Archaeoscape: LiDAR archaeology ML dataset
We present Archaeoscape, a novel open-access dataset for archaeological research, spanning 888 km² in Cambodia with 31,141 expert-annotated archaeological features from the Angkorian period. Archaeoscape is over four times larger than comparable datasets, and the first LiDAR archaeology resource with open-access data, annotations, and models.
The imagery was collected during the KALC (2012) and CALI (2015) aerial LiDAR campaigns. The annotations are the product of systematic documentation and field verification spanning over 30 years, from initial pre-LiDAR surveys in 1993 through continuous mapping until 2024.
Description
The 888 km² dataset is split into 23 non-overlapping parcels assigned to:
- Training set: 623 km², 16 parcels.
- Validation set: 97 km², 3 parcels.
- Test set: 168 km², 4 parcels.
It includes high-resolution (0.5m) orthophotos and LiDAR-derived normalized Digital Terrain Models (nDTM), encompassing over 3.5 billion pixels with RGB values, elevation data, and polygonal annotations.
The annotations cover 5 classes:
- Temple (827 instances, 0.2% pixels). From monumental complexes to small shrines.
- Mound (14,400, 8.6%). Earthen features indicating habitation, embankments, crafting sites.
- Hydrology (16,184, 10.4%). Hydro-engineering features like rivers, ponds, canals and reservoirs.
- Void (3,145, 2.5%). Ambiguous areas, excluded from evaluation.
- Background (78.3%). Regions lacking distinguishable archaeological features.
To protect sensitive archaeological sites, the data is distributed without georeferencing and released through credentialized open access - users must provide their credentials and explicitly agree to the license terms prohibiting re-georeferencing, commercial use, and redistribution.
License
The Archaeoscape dataset is distributed under a custom license, which prohibits redistribution and attempts at localizing the data. We provide the full text of the license below.

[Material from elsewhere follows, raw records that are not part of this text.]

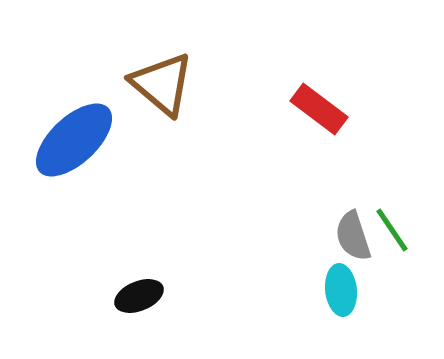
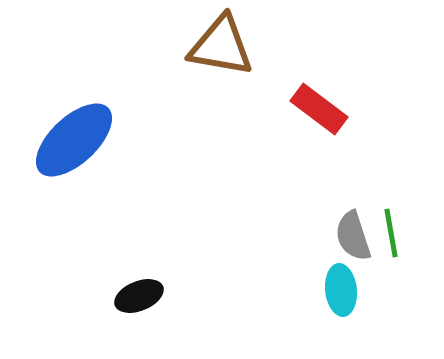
brown triangle: moved 59 px right, 38 px up; rotated 30 degrees counterclockwise
green line: moved 1 px left, 3 px down; rotated 24 degrees clockwise
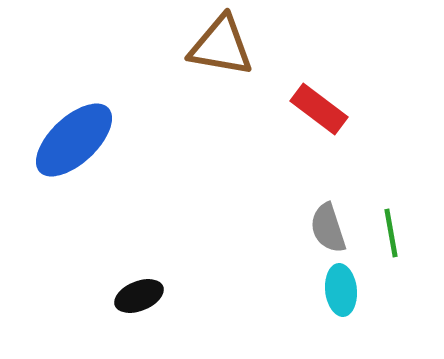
gray semicircle: moved 25 px left, 8 px up
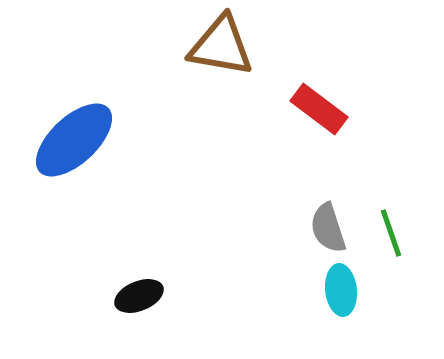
green line: rotated 9 degrees counterclockwise
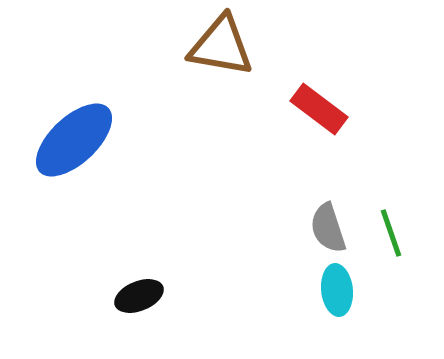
cyan ellipse: moved 4 px left
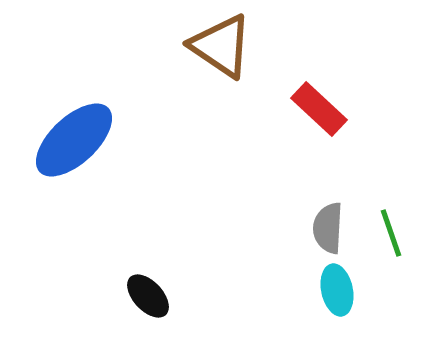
brown triangle: rotated 24 degrees clockwise
red rectangle: rotated 6 degrees clockwise
gray semicircle: rotated 21 degrees clockwise
cyan ellipse: rotated 6 degrees counterclockwise
black ellipse: moved 9 px right; rotated 69 degrees clockwise
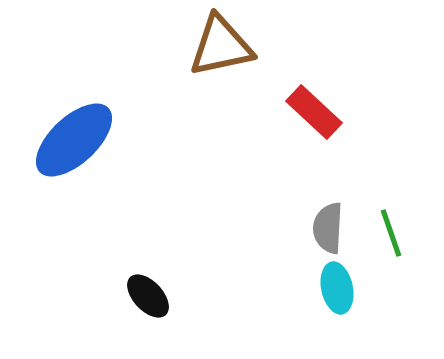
brown triangle: rotated 46 degrees counterclockwise
red rectangle: moved 5 px left, 3 px down
cyan ellipse: moved 2 px up
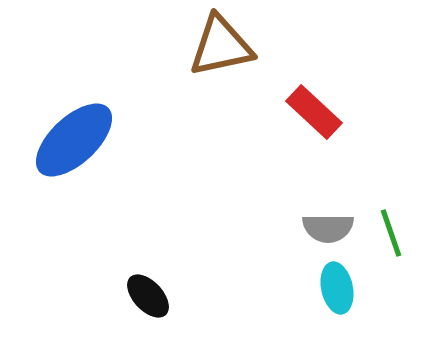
gray semicircle: rotated 93 degrees counterclockwise
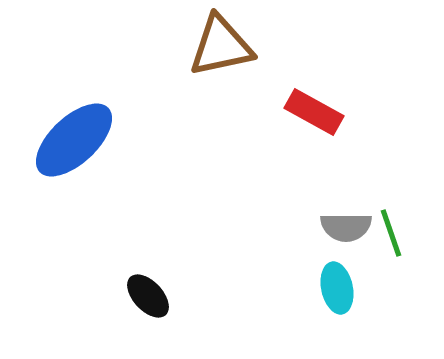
red rectangle: rotated 14 degrees counterclockwise
gray semicircle: moved 18 px right, 1 px up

The École française d'Extrême-Orient (EFEO) makes the Archaeoscape dataset (the “DATASET”) available for research and educational purposes to individuals or entities ("USER") that agree to the terms and conditions stated in this License.
- 1. The USER may access, view, and use the DATASET without charge for lawful non-commercial research purposes only. Any commercial use, sale, or other monetization is prohibited. The USER may not use the DATASET for any unlawful activities, including but not limited to looting, vandalism, and disturbance of archaeological sites.

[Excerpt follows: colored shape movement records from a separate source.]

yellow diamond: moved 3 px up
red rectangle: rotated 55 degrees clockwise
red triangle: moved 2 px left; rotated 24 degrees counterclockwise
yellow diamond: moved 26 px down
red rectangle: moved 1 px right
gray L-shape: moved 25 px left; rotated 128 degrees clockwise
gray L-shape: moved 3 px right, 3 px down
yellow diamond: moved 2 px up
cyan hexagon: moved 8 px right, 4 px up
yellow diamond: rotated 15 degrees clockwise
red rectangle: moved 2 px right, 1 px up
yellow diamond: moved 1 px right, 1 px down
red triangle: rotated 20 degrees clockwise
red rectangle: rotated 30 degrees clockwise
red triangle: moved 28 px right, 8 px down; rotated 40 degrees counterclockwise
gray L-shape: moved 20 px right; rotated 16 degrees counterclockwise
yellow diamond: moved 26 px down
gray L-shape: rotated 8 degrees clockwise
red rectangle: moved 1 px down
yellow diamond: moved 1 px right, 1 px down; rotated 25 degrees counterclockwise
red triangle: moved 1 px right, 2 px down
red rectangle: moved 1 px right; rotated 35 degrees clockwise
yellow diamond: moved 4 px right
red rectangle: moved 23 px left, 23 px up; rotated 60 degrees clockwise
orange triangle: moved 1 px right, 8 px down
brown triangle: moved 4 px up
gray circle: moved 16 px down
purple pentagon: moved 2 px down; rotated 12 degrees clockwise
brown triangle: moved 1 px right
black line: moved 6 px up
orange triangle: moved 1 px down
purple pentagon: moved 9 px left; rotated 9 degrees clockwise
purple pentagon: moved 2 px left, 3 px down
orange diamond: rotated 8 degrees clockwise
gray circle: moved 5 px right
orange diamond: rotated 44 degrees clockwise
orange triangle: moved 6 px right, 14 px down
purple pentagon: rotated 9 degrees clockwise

- 2. The USER may not attempt to identify the location of any part of the DATASET and must exercise all reasonable and prudent care to avoid the disclosure of the locations referenced in the DATASET in any publication or other communication.

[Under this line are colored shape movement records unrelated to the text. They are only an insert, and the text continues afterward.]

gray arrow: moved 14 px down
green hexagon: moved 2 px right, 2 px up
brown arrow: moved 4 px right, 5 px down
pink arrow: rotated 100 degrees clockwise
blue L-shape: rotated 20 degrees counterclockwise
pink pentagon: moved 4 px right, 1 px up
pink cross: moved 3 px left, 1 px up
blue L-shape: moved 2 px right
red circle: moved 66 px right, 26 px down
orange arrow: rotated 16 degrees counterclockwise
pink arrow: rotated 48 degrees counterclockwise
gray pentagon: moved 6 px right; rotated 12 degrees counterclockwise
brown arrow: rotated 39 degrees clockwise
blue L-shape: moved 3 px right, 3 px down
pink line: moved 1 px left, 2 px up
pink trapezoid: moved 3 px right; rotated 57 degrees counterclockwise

- 3. The USER may not share access to the DATASET with anyone else. This includes distributing the download link or any portion of the DATASET. Other users must register separately and comply with all the terms of this License.
- 4. The USER must use the DATASET in a manner that respects the cultural heritage of Cambodia and its people, and in compliance with the relevant Cambodian authorities. Any use of the DATASET that could harm or exploit these cultural sites or their environment is strictly prohibited.
- 5. The USER must properly attribute the EFEO as the source of the data in any publications, presentations, or other forms of dissemination that make use of the DATASET.
- 6. This agreement may be terminated by either party at any time, but the USER's obligations with respect to the DATASET shall continue after termination. If the USER fails to comply with any of the above terms and conditions, their rights under this License shall terminate automatically and without notice.
THE DATASET IS PROVIDED "AS IS," AND THE EFEO DOES NOT MAKE ANY WARRANTY OF ANY KIND, EXPRESS OR IMPLIED, INCLUDING BUT NOT LIMITED TO WARRANTIES OF MERCHANTABILITY, FITNESS FOR A PARTICULAR PURPOSE, AND NON-INFRINGEMENT. IN NO EVENT SHALL THE EFEO OR ITS COLLABORATORS BE LIABLE FOR ANY CLAIM, DAMAGES, OR OTHER LIABILITY ARISING FROM THE USE OF THE DATASET.